What we’re left with is the learned concept of numbers that exist nowhere except in the minds of people who actually understand them. That’s subjective, not objective. In fact, the idea of “one” is even more so. People in other cultures who speak other languages, they don’t know what the hell “one” is. They’ve got their own label to put in the concept that is no more “real” than “one” is. You might be able to argue that there’s a single thing right there and that makes it “one”. Or does it make it “eins” in German, “uno” in Spanish, “odin” in Russian or “yksi” in Finnish? How you represent a concept doesn’t really matter. It remains nothing more than an electro-chemical reaction in that 3-pound sack of meat on your neck. If you want to call that “real”, knock yourself out. It doesn’t mean anything more than that though.
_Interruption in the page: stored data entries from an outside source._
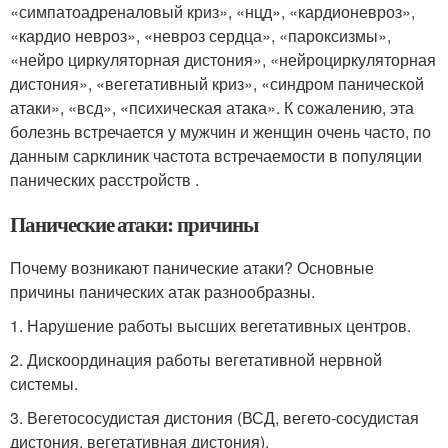
«симпатоадреналовый криз», «нцд», «кардионевроз»,
«кардио невроз», «невроз сердца», «пароксизмы»,
«нейро циркуляторная дистония», «нейроциркуляторная
дистония», «вегетативный криз», «синдром панической
атаки», «всд», «психическая атака». К сожалению, эта
болезнь встречается у мужчин и женщин очень часто, по
данным сарклиник частота встречаемости в популяции
панических расстройств .
Панические атаки: причины
Почему возникают панические атаки? Основные
причины панических атак разнообразны.
1. Нарушение работы высших вегетативных центров.
2. Дискоординация работы вегетативной нервной
системы.
3. Вегетососудистая дистония (ВСД, вегето-сосудистая
дистония, вегетативная дистония).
It’s why having conversations with a lot of dedicated philosophers gets you absolutely nowhere. How do you know that? Well, they can’t explain. It’s just got to be true! You know who else does that? The religious. They act like, because it’s in their head, it’s got to be so and that’s just not defensible. My goal in having any of these discussions is to reach truth, or as close as we can reasonably get, given our limitations as human beings. The goals of these other people, seemingly at least, is to reach comfort. It’s to find a place where they can think well of themselves without really caring if any of it is actually true. This person is arguing, at the moment, that truth doesn’t matter because “truth” isn’t eternal.

These people all have a lot of problems, don’t they?